A multidisciplinary approach brings multiple healthcare teams together to manage MM patients. Coordination among all the teams is crucial in curating a treatment plan.[67][68][69] The following teams are most commonly involved:

  • Medical oncology
  • Orthopedic oncology
  • Radiation oncology
  • Nephrology
  • Palliative care team
  • Physical therapy and occupational therapy

Deterrence and Patient Education

A cancer diagnosis is a traumatic experience for the patient, especially when the condition is treatable but not curable. Initial and follow-up visits should allow sufficient time to answer all the patient's concerns and questions and those of the family involved in care. 
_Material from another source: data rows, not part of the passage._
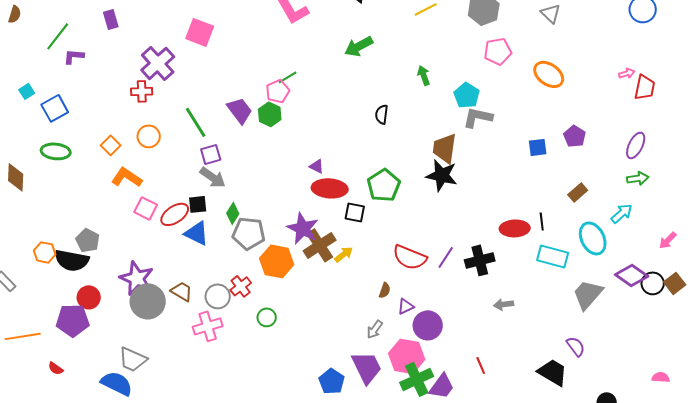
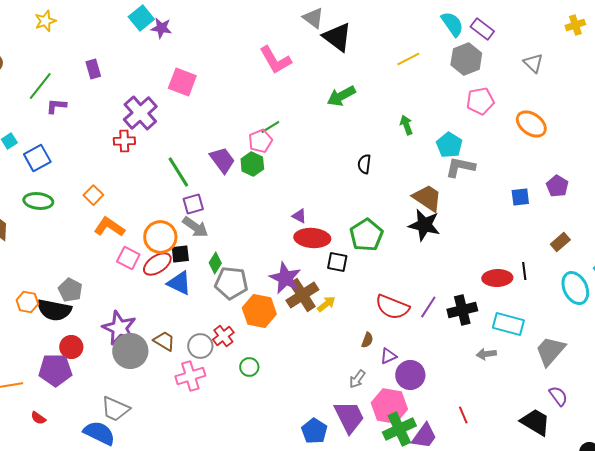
orange circle: (149, 136) -> (160, 237), moved, size x1.4
brown trapezoid: (445, 148) -> (427, 198), turned 116
cyan rectangle: (553, 256) -> (508, 324), moved
gray trapezoid: (588, 294) -> (550, 351), moved

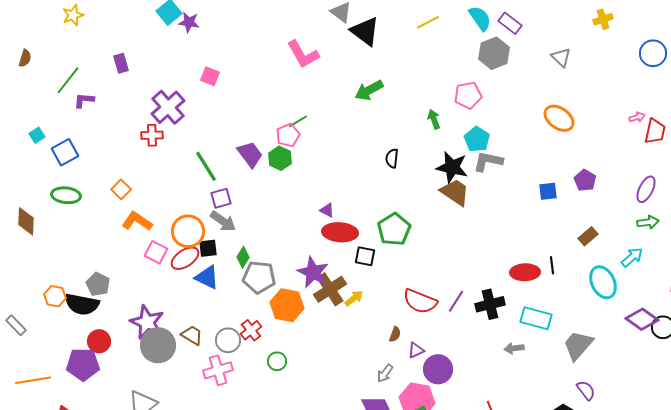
yellow line: (408, 59) -> (428, 22), moved
pink square: (182, 82) -> (210, 76), size x0.7
pink pentagon: (480, 101) -> (468, 95), moved
black star: (424, 225) -> (452, 167), moved

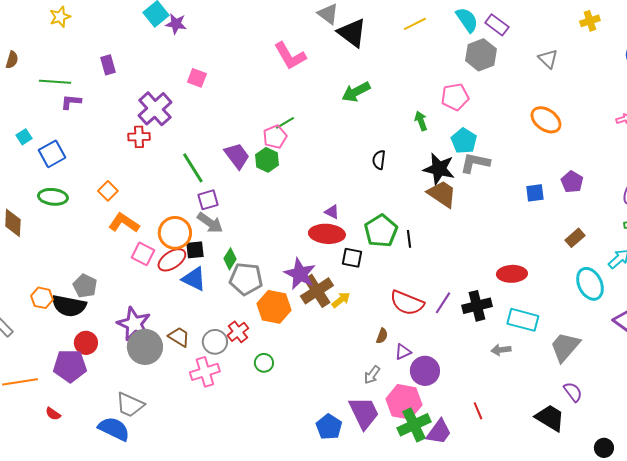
green line: (68, 80) -> (55, 82), turned 56
purple triangle: (327, 210) -> (332, 212), moved
black line: (552, 265) -> (409, 239), moved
Enhancing Healthcare Team Outcomes

Relapsed and refractory multiple myeloma is challenging to treat due to poor prognosis secondary to treatment resistance and complications. Therefore, effective communication and collaboration among physicians, advanced practice practitioners, nurses, pharmacists, lab technicians, mental health caregivers, and social workers are essential in developing and implementing a comprehensive treatment plan for patients with multiple myeloma, resulting in improved patient outcomes and quality of care.

Involving palliative care in the management of multiple myeloma patients has demonstrated positive outcomes, including improved medication compliance, enhanced symptom management, and increased survival rates.[70]